Borodin Quartet Tours For Musica Viva


The Borodin Quartet, the legendary ensemble dubbed by the UK Telegraph as ‘the world’s greatest string quartet’ returns to Australia under the auspices of Musica Viva, performing masterpieces by Haydn, Beethoven, Tchaikovsky and Wolf, paired with intimate insights into the music of Shostakovich.

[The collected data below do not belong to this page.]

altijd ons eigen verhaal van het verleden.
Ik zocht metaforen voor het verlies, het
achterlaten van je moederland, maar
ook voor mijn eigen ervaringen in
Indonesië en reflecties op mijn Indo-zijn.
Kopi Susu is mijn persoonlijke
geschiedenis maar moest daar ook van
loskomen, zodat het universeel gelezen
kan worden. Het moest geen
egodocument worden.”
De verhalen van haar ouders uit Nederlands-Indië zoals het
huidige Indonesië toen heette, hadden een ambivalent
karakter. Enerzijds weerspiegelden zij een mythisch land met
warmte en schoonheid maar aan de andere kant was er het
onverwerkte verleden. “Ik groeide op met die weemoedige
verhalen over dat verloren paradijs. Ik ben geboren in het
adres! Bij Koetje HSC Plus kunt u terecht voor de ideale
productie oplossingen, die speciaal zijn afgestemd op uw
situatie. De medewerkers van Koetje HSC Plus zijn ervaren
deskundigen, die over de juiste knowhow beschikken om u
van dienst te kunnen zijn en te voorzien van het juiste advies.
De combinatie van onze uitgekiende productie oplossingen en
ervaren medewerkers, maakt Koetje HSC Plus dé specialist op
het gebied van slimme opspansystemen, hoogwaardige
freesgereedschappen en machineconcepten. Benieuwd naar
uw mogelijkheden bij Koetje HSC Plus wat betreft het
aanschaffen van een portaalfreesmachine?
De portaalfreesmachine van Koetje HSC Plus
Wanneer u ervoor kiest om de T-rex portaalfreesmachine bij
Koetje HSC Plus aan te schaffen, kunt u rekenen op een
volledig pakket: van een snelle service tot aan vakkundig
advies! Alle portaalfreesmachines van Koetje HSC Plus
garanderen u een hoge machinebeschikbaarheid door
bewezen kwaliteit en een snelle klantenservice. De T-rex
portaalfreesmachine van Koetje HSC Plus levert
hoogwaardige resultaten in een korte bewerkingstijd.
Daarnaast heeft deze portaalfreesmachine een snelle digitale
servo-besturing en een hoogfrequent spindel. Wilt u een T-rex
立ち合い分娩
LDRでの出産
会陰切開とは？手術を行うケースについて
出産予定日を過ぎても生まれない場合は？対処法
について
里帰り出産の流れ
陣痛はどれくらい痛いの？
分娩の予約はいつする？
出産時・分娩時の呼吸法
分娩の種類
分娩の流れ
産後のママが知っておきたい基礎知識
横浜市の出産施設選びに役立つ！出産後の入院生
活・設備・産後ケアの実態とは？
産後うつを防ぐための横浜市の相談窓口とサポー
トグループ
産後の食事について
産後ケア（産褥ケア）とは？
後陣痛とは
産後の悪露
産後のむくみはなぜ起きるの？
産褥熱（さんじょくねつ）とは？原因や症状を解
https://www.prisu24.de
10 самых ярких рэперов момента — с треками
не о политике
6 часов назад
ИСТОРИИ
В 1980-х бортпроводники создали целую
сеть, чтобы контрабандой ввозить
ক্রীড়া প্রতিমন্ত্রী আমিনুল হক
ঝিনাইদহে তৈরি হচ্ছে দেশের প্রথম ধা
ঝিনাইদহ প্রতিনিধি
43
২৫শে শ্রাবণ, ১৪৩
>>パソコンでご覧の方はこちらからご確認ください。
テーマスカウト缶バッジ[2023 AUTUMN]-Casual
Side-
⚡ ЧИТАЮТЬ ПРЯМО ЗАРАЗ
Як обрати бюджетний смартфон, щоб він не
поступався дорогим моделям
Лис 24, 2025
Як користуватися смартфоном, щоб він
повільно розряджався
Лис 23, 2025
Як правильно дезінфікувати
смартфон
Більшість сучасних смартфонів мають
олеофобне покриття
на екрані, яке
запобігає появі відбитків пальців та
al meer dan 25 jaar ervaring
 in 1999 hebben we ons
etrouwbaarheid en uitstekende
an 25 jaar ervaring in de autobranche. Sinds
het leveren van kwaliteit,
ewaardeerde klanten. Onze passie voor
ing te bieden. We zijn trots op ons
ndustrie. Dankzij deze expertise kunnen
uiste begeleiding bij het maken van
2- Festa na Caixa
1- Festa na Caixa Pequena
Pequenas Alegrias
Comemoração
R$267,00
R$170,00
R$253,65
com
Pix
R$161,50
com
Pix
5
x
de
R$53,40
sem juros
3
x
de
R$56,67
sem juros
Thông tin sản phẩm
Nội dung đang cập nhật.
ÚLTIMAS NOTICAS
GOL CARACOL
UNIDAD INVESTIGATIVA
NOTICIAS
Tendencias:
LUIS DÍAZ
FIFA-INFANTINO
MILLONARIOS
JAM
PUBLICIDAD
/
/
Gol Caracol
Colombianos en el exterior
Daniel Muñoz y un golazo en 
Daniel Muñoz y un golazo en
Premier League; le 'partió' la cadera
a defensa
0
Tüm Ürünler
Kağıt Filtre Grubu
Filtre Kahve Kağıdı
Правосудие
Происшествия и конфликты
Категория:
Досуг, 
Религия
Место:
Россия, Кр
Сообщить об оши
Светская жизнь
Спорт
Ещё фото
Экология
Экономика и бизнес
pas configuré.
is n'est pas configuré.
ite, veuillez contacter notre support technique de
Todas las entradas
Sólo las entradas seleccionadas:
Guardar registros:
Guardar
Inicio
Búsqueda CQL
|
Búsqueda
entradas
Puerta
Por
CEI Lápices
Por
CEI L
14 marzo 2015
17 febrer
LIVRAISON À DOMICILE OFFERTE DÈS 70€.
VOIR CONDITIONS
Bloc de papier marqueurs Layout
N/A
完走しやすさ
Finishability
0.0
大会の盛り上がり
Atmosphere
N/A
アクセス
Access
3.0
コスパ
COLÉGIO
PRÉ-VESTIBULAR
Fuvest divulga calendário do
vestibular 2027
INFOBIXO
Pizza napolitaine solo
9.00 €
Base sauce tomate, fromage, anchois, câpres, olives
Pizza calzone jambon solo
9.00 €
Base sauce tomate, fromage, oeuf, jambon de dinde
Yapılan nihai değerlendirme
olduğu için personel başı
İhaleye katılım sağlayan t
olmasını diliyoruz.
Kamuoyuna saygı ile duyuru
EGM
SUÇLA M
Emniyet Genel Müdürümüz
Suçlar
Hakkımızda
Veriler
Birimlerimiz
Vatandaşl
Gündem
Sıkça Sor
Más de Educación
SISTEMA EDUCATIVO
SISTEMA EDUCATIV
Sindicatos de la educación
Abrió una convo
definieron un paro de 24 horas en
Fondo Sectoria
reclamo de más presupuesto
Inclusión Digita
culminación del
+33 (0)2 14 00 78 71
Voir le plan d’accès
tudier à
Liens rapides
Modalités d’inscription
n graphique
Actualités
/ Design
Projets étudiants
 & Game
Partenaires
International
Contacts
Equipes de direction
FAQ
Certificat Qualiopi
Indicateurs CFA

Few ensembles have sustained their position at the epitome of performance over so many decades. The quartet was formed in 1945 when four students in Professor Terian’s chamber music class at the Moscow Conservatorium formed a quartet. Now approaching its 75th anniversary, the group’s individual players have changed, but each has embraced the unique history and famous sound of this remarkable institution. Violinists Ruben Aharonian and Sergey Lomovsky, violist Igor Naidin and cellist Vladimir Balshin have inherited an esteemed tradition of interpretation and performance which they take into the future.

From its early days, the Borodin Quartet has been connected to Dmitri Shostakovich. Founding violist Rudolph Barshai boldly rang him up in 1946, when they were all still students, saying the musicians of the quartet loved his first quartet and wanted to play it to him. From then on, the Borodins worked closely with Shostakovich.

The 15 quartets by Shostakovich remain at the heart of the group’s repertoire, and they were among the first to perform them as a cycle, recording the first 13 in 1967-71. On this tour, Shostakovich’s Ninth Quartet forms the centrepiece of Program One, flanked by Haydn’s op 33 no 1 and the thirteenth quartet of Beethoven. Shostakovich finished the first version of his Ninth Quartet in the autumn of 1961. Depressed and quoting an ‘attack of healthy self-criticism’, he burnt his manuscript in the stove. It took him nearly three years to write another version, his ‘second’ Ninth Quartet completed only in 1964.

Program Two opens with Tchaikovsky’s glorious first quartet and the Italian Serenade of Hugo Wolf, closing with Shostakovich’s final – and longest – Quartet no 15, much of it written from a hospital bed in Moscow. He famously remarked to the Taneyev Quartet, who premiered the work, “Play the first movement so that flies drop dead mid-air.” The music is breathtakingly spare, but clad in a stark beauty with everything but its expressive power has been stripped away.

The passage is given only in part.